■ **Directions**
Transcribe the data in full and exactly, omitting any pictures.

Entries taken from a collection
---*---

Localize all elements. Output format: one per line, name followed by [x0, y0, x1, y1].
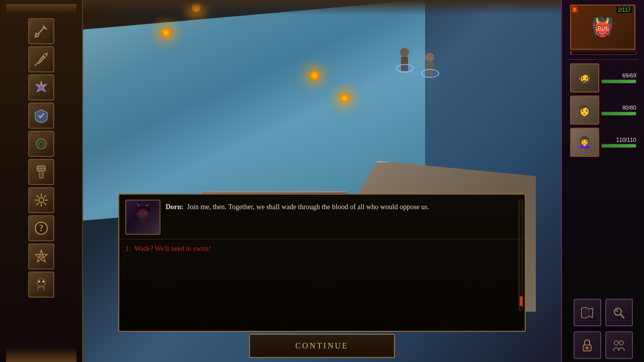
sidebar-btn-settings[interactable] [28, 187, 54, 213]
hp-container-4: 110/110 [601, 137, 636, 148]
sidebar-right: 2 👹 2/117 🧔 69/69 👩 80/80 [561, 0, 644, 362]
portrait-char-3[interactable]: 👩 80/80 [568, 95, 638, 126]
torch-3 [309, 70, 319, 80]
dialogue-text-area: Dorn: Join me, then. Together, we shall … [166, 200, 519, 212]
hp-bar-fill-2 [602, 80, 636, 83]
sidebar-btn-death[interactable] [28, 272, 54, 298]
portrait-frame-4: 👩‍🦱 [570, 128, 599, 157]
dialogue-portrait-inner [126, 201, 159, 234]
sidebar-btn-magic[interactable] [28, 74, 54, 101]
portrait-frame-2: 🧔 [570, 63, 599, 93]
hp-bar-bg-4 [601, 144, 636, 148]
dialogue-scrollbar[interactable] [519, 200, 523, 311]
svg-rect-6 [39, 171, 43, 178]
hp-bar-fill-3 [602, 112, 636, 115]
right-btn-party[interactable] [605, 331, 633, 359]
svg-point-16 [616, 310, 618, 312]
dialogue-speaker: Dorn: [166, 203, 184, 211]
hp-container-2: 69/69 [601, 72, 636, 83]
svg-point-20 [619, 341, 623, 345]
portrait-face-2: 🧔 [571, 64, 598, 92]
svg-point-23 [139, 212, 142, 214]
sidebar-btn-weapon[interactable] [28, 46, 54, 72]
right-bottom-buttons-row2 [573, 330, 634, 360]
hp-text-2: 69/69 [601, 72, 636, 78]
option-text-1: Wade? We'll need to swim! [134, 245, 211, 252]
sidebar-left: ? [0, 0, 83, 362]
dialogue-header: Dorn: Join me, then. Together, we shall … [119, 195, 525, 239]
character-npc-2 [425, 53, 434, 76]
svg-point-8 [39, 198, 44, 203]
svg-point-14 [42, 281, 44, 283]
torch-1 [161, 28, 171, 38]
main-portrait-container: 2 👹 2/117 [568, 3, 638, 57]
dialogue-scrollbar-thumb [520, 296, 523, 306]
hp-text-3: 80/80 [601, 105, 636, 111]
sidebar-btn-eye[interactable] [28, 131, 54, 157]
svg-point-24 [144, 212, 147, 214]
continue-button[interactable]: CONTINUE [249, 334, 395, 358]
sidebar-btn-defend[interactable] [28, 103, 54, 129]
svg-text:?: ? [39, 223, 43, 233]
svg-point-18 [586, 347, 588, 349]
right-btn-lock[interactable] [574, 331, 601, 359]
main-hp-bar-bg [570, 51, 636, 55]
portrait-frame-3: 👩 [570, 96, 599, 125]
torch-4 [340, 93, 350, 103]
svg-point-19 [614, 341, 618, 345]
sidebar-btn-special[interactable] [28, 243, 54, 269]
portrait-char-4[interactable]: 👩‍🦱 110/110 [568, 127, 638, 158]
character-npc-1 [400, 48, 409, 71]
main-hp-display: 2/117 [616, 7, 632, 13]
portrait-char-2[interactable]: 🧔 69/69 [568, 62, 638, 94]
right-btn-search[interactable] [605, 299, 633, 326]
level-badge: 2 [572, 7, 578, 13]
continue-label: CONTINUE [295, 341, 349, 350]
main-hp-bar-fill [571, 51, 572, 54]
sidebar-btn-tool[interactable] [28, 159, 54, 185]
main-portrait-face: 👹 [591, 17, 614, 38]
sidebar-btn-attack[interactable] [28, 18, 54, 44]
portrait-face-4: 👩‍🦱 [571, 129, 598, 156]
main-portrait-frame: 2 👹 2/117 [570, 5, 635, 50]
sidebar-bottom-decor [6, 347, 76, 362]
hp-container-3: 80/80 [601, 105, 636, 116]
dialogue-portrait [125, 200, 160, 235]
sidebar-top-decor [6, 4, 76, 14]
dialogue-body-text: Join me, then. Together, we shall wade t… [187, 203, 430, 211]
stone-wall-top [83, 0, 561, 15]
right-btn-map[interactable] [574, 299, 601, 326]
svg-point-13 [38, 281, 40, 283]
hp-bar-bg-3 [601, 112, 636, 116]
svg-point-4 [40, 142, 41, 143]
svg-point-0 [36, 34, 39, 37]
hp-bar-bg-2 [601, 79, 636, 83]
hp-text-4: 110/110 [601, 137, 636, 143]
right-bottom-buttons-row1 [573, 298, 634, 327]
sidebar-btn-help[interactable]: ? [28, 215, 54, 241]
dialogue-box: Dorn: Join me, then. Together, we shall … [118, 194, 526, 332]
dialogue-main-text: Dorn: Join me, then. Together, we shall … [166, 202, 519, 212]
svg-point-11 [39, 254, 43, 258]
main-hp-bar-container [570, 51, 636, 55]
hp-bar-fill-4 [602, 144, 636, 147]
option-number-1: 1: [125, 245, 131, 252]
dialogue-options: 1: Wade? We'll need to swim! [119, 239, 525, 258]
portrait-face-3: 👩 [571, 97, 598, 124]
divider-1 [568, 59, 638, 60]
dialogue-option-1[interactable]: 1: Wade? We'll need to swim! [125, 243, 519, 254]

---*---

■ **Answer space**
Localize all elements. Output format: one per line, name followed by [x0, y0, x1, y1].
sidebar-btn-settings[interactable] [28, 187, 54, 213]
hp-container-4: 110/110 [601, 137, 636, 148]
sidebar-right: 2 👹 2/117 🧔 69/69 👩 80/80 [561, 0, 644, 362]
portrait-char-3[interactable]: 👩 80/80 [568, 95, 638, 126]
torch-3 [309, 70, 319, 80]
dialogue-text-area: Dorn: Join me, then. Together, we shall … [166, 200, 519, 212]
hp-bar-fill-2 [602, 80, 636, 83]
sidebar-btn-death[interactable] [28, 272, 54, 298]
portrait-frame-4: 👩‍🦱 [570, 128, 599, 157]
dialogue-portrait-inner [126, 201, 159, 234]
sidebar-btn-magic[interactable] [28, 74, 54, 101]
portrait-frame-2: 🧔 [570, 63, 599, 93]
hp-bar-bg-4 [601, 144, 636, 148]
dialogue-scrollbar[interactable] [519, 200, 523, 311]
svg-rect-6 [39, 171, 43, 178]
hp-bar-fill-3 [602, 112, 636, 115]
right-btn-party[interactable] [605, 331, 633, 359]
svg-point-16 [616, 310, 618, 312]
dialogue-speaker: Dorn: [166, 203, 184, 211]
hp-container-2: 69/69 [601, 72, 636, 83]
svg-point-20 [619, 341, 623, 345]
portrait-face-2: 🧔 [571, 64, 598, 92]
svg-point-23 [139, 212, 142, 214]
sidebar-btn-weapon[interactable] [28, 46, 54, 72]
right-bottom-buttons-row2 [573, 330, 634, 360]
hp-text-2: 69/69 [601, 72, 636, 78]
option-text-1: Wade? We'll need to swim! [134, 245, 211, 252]
sidebar-left: ? [0, 0, 83, 362]
dialogue-header: Dorn: Join me, then. Together, we shall … [119, 195, 525, 239]
character-npc-2 [425, 53, 434, 76]
svg-point-8 [39, 198, 44, 203]
svg-point-14 [42, 281, 44, 283]
torch-1 [161, 28, 171, 38]
main-portrait-container: 2 👹 2/117 [568, 3, 638, 57]
dialogue-scrollbar-thumb [520, 296, 523, 306]
hp-text-3: 80/80 [601, 105, 636, 111]
sidebar-btn-eye[interactable] [28, 131, 54, 157]
svg-point-24 [144, 212, 147, 214]
continue-button[interactable]: CONTINUE [249, 334, 395, 358]
sidebar-btn-defend[interactable] [28, 103, 54, 129]
svg-text:?: ? [39, 223, 43, 233]
svg-point-18 [586, 347, 588, 349]
right-btn-lock[interactable] [574, 331, 601, 359]
main-hp-bar-bg [570, 51, 636, 55]
portrait-frame-3: 👩 [570, 96, 599, 125]
torch-4 [340, 93, 350, 103]
svg-point-19 [614, 341, 618, 345]
sidebar-btn-special[interactable] [28, 243, 54, 269]
portrait-char-4[interactable]: 👩‍🦱 110/110 [568, 127, 638, 158]
character-npc-1 [400, 48, 409, 71]
main-hp-display: 2/117 [616, 7, 632, 13]
portrait-char-2[interactable]: 🧔 69/69 [568, 62, 638, 94]
right-btn-search[interactable] [605, 299, 633, 326]
level-badge: 2 [572, 7, 578, 13]
continue-label: CONTINUE [295, 341, 349, 350]
main-hp-bar-fill [571, 51, 572, 54]
sidebar-btn-tool[interactable] [28, 159, 54, 185]
main-portrait-face: 👹 [591, 17, 614, 38]
sidebar-btn-attack[interactable] [28, 18, 54, 44]
portrait-face-4: 👩‍🦱 [571, 129, 598, 156]
main-portrait-frame: 2 👹 2/117 [570, 5, 635, 50]
sidebar-bottom-decor [6, 347, 76, 362]
hp-container-3: 80/80 [601, 105, 636, 116]
dialogue-portrait [125, 200, 160, 235]
sidebar-top-decor [6, 4, 76, 14]
dialogue-body-text: Join me, then. Together, we shall wade t… [187, 203, 430, 211]
stone-wall-top [83, 0, 561, 15]
right-btn-map[interactable] [574, 299, 601, 326]
svg-point-13 [38, 281, 40, 283]
hp-bar-bg-3 [601, 112, 636, 116]
svg-point-4 [40, 142, 41, 143]
svg-point-0 [36, 34, 39, 37]
hp-bar-bg-2 [601, 79, 636, 83]
hp-text-4: 110/110 [601, 137, 636, 143]
right-bottom-buttons-row1 [573, 298, 634, 327]
sidebar-btn-help[interactable]: ? [28, 215, 54, 241]
dialogue-box: Dorn: Join me, then. Together, we shall … [118, 194, 526, 332]
dialogue-main-text: Dorn: Join me, then. Together, we shall … [166, 202, 519, 212]
svg-point-11 [39, 254, 43, 258]
main-hp-bar-container [570, 51, 636, 55]
hp-bar-fill-4 [602, 144, 636, 147]
option-number-1: 1: [125, 245, 131, 252]
dialogue-options: 1: Wade? We'll need to swim! [119, 239, 525, 258]
portrait-face-3: 👩 [571, 97, 598, 124]
divider-1 [568, 59, 638, 60]
dialogue-option-1[interactable]: 1: Wade? We'll need to swim! [125, 243, 519, 254]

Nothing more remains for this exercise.